(Stored records)
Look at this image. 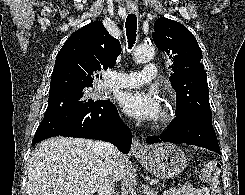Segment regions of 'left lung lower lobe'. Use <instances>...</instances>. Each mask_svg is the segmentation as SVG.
<instances>
[{"mask_svg": "<svg viewBox=\"0 0 245 195\" xmlns=\"http://www.w3.org/2000/svg\"><path fill=\"white\" fill-rule=\"evenodd\" d=\"M148 144L157 142L187 143L222 154L212 125V117L199 113L176 116L160 136L146 138Z\"/></svg>", "mask_w": 245, "mask_h": 195, "instance_id": "obj_1", "label": "left lung lower lobe"}]
</instances>
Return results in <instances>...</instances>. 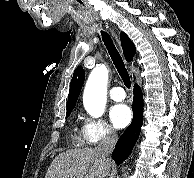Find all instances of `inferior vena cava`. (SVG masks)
<instances>
[{
  "label": "inferior vena cava",
  "instance_id": "inferior-vena-cava-1",
  "mask_svg": "<svg viewBox=\"0 0 194 178\" xmlns=\"http://www.w3.org/2000/svg\"><path fill=\"white\" fill-rule=\"evenodd\" d=\"M118 140V136L113 131H108L106 135L102 138L101 142L97 146L96 150L102 157V159L108 161L109 154L112 153L116 142Z\"/></svg>",
  "mask_w": 194,
  "mask_h": 178
}]
</instances>
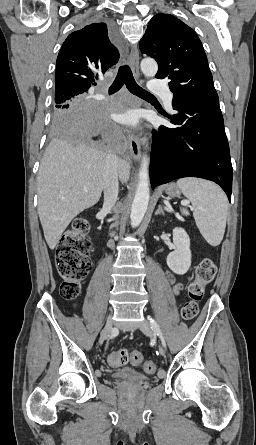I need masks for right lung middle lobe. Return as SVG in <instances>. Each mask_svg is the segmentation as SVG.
<instances>
[{
  "label": "right lung middle lobe",
  "instance_id": "dd1d6c3e",
  "mask_svg": "<svg viewBox=\"0 0 256 445\" xmlns=\"http://www.w3.org/2000/svg\"><path fill=\"white\" fill-rule=\"evenodd\" d=\"M88 100L87 93H76L64 96H55L53 111V128L54 134H64L70 139L71 131L67 127V116L82 101Z\"/></svg>",
  "mask_w": 256,
  "mask_h": 445
}]
</instances>
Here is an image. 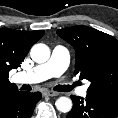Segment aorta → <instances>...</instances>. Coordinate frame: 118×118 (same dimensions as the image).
<instances>
[{"instance_id":"1","label":"aorta","mask_w":118,"mask_h":118,"mask_svg":"<svg viewBox=\"0 0 118 118\" xmlns=\"http://www.w3.org/2000/svg\"><path fill=\"white\" fill-rule=\"evenodd\" d=\"M30 56L36 63H45L50 58V49L43 43L35 44L30 50ZM56 108L62 113H67L72 109V100L68 97L61 96L56 100Z\"/></svg>"}]
</instances>
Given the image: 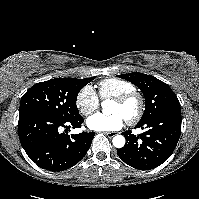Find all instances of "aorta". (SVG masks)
I'll return each instance as SVG.
<instances>
[{
	"instance_id": "aorta-1",
	"label": "aorta",
	"mask_w": 199,
	"mask_h": 199,
	"mask_svg": "<svg viewBox=\"0 0 199 199\" xmlns=\"http://www.w3.org/2000/svg\"><path fill=\"white\" fill-rule=\"evenodd\" d=\"M112 103L111 100H105L102 102V108H103V112L104 114H108V111H107V106L108 104ZM112 143L113 145L116 147V148H122L124 147L125 145V138L124 136L122 135H116L113 140H112Z\"/></svg>"
}]
</instances>
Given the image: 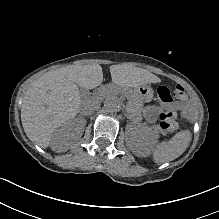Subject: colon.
I'll use <instances>...</instances> for the list:
<instances>
[{
    "instance_id": "1",
    "label": "colon",
    "mask_w": 219,
    "mask_h": 219,
    "mask_svg": "<svg viewBox=\"0 0 219 219\" xmlns=\"http://www.w3.org/2000/svg\"><path fill=\"white\" fill-rule=\"evenodd\" d=\"M172 95L177 99H184L186 97L184 88L180 85L175 87ZM159 121L160 128L166 133H173L177 129V114L173 109H168L161 112L159 115Z\"/></svg>"
}]
</instances>
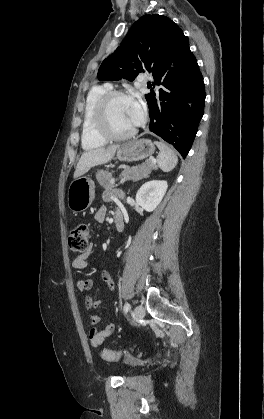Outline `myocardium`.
<instances>
[{
    "mask_svg": "<svg viewBox=\"0 0 264 419\" xmlns=\"http://www.w3.org/2000/svg\"><path fill=\"white\" fill-rule=\"evenodd\" d=\"M116 98H130V95L122 90L108 91L99 99L95 108V128L106 140H124L131 137L136 132V128L121 133L113 130L109 118V107Z\"/></svg>",
    "mask_w": 264,
    "mask_h": 419,
    "instance_id": "1",
    "label": "myocardium"
}]
</instances>
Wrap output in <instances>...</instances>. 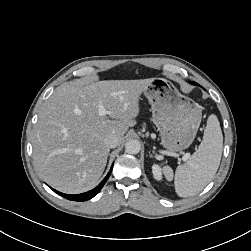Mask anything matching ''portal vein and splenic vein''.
<instances>
[{"label":"portal vein and splenic vein","instance_id":"obj_1","mask_svg":"<svg viewBox=\"0 0 251 251\" xmlns=\"http://www.w3.org/2000/svg\"><path fill=\"white\" fill-rule=\"evenodd\" d=\"M98 111H99V115L100 116H105V115H107V114H109V111H107L106 109H105V107L102 105V104H99V106H98ZM189 157H190V155L188 154V153H186L184 156H183V160L184 161H187L188 159H189Z\"/></svg>","mask_w":251,"mask_h":251}]
</instances>
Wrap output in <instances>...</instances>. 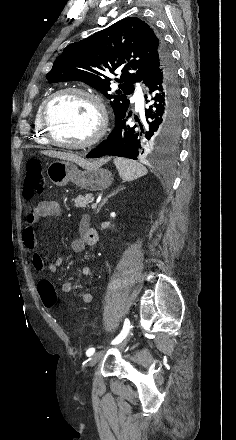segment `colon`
I'll return each mask as SVG.
<instances>
[{
	"instance_id": "1",
	"label": "colon",
	"mask_w": 236,
	"mask_h": 440,
	"mask_svg": "<svg viewBox=\"0 0 236 440\" xmlns=\"http://www.w3.org/2000/svg\"><path fill=\"white\" fill-rule=\"evenodd\" d=\"M45 188V177L43 166L37 159L27 163L24 181V194L31 199L43 193ZM38 291L42 302L48 309H54L57 304V294L53 284L45 279L38 282Z\"/></svg>"
}]
</instances>
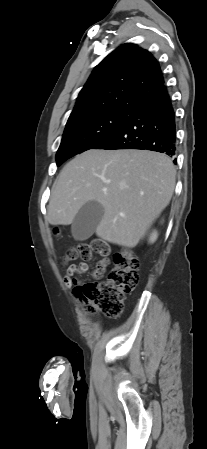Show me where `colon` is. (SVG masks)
<instances>
[{
  "label": "colon",
  "instance_id": "1",
  "mask_svg": "<svg viewBox=\"0 0 207 449\" xmlns=\"http://www.w3.org/2000/svg\"><path fill=\"white\" fill-rule=\"evenodd\" d=\"M98 254L102 259L97 263L94 277H103L110 262V248L101 240L82 242L71 248L65 256L67 261L80 258L87 262ZM114 266L105 281H88L75 287L74 293L87 304L89 312H101L109 318H116L123 309L124 296L132 292L139 281V261L129 249L113 255Z\"/></svg>",
  "mask_w": 207,
  "mask_h": 449
}]
</instances>
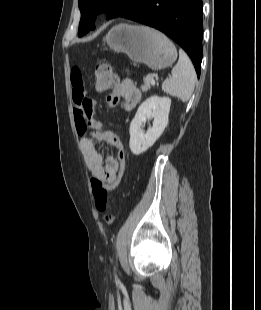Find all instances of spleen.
Masks as SVG:
<instances>
[{
	"label": "spleen",
	"mask_w": 261,
	"mask_h": 310,
	"mask_svg": "<svg viewBox=\"0 0 261 310\" xmlns=\"http://www.w3.org/2000/svg\"><path fill=\"white\" fill-rule=\"evenodd\" d=\"M196 79L192 62L183 50H179L178 63L172 69V75L162 83V90L187 102L194 91Z\"/></svg>",
	"instance_id": "obj_1"
}]
</instances>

## Problem
The range runs from the line containing "Show me where" through the end of the entries; print those lines exactly and leave the pictures out.

## Answer for the task
Show me where `colon` is. (SVG masks)
<instances>
[{
  "label": "colon",
  "instance_id": "1",
  "mask_svg": "<svg viewBox=\"0 0 207 449\" xmlns=\"http://www.w3.org/2000/svg\"><path fill=\"white\" fill-rule=\"evenodd\" d=\"M98 254L102 259L97 263L94 277H103L110 262V248L101 240L82 242L71 248L65 256L67 261L80 258L87 262ZM114 266L105 281H88L75 287L74 293L87 304L89 312H101L109 318H116L123 309L124 296L132 292L139 281V261L129 249L113 255Z\"/></svg>",
  "mask_w": 207,
  "mask_h": 449
}]
</instances>
Find all instances of spleen.
Masks as SVG:
<instances>
[{
	"label": "spleen",
	"mask_w": 261,
	"mask_h": 310,
	"mask_svg": "<svg viewBox=\"0 0 261 310\" xmlns=\"http://www.w3.org/2000/svg\"><path fill=\"white\" fill-rule=\"evenodd\" d=\"M196 79L192 62L183 50H179L178 63L172 69V75L162 83V90L187 102L194 91Z\"/></svg>",
	"instance_id": "obj_1"
}]
</instances>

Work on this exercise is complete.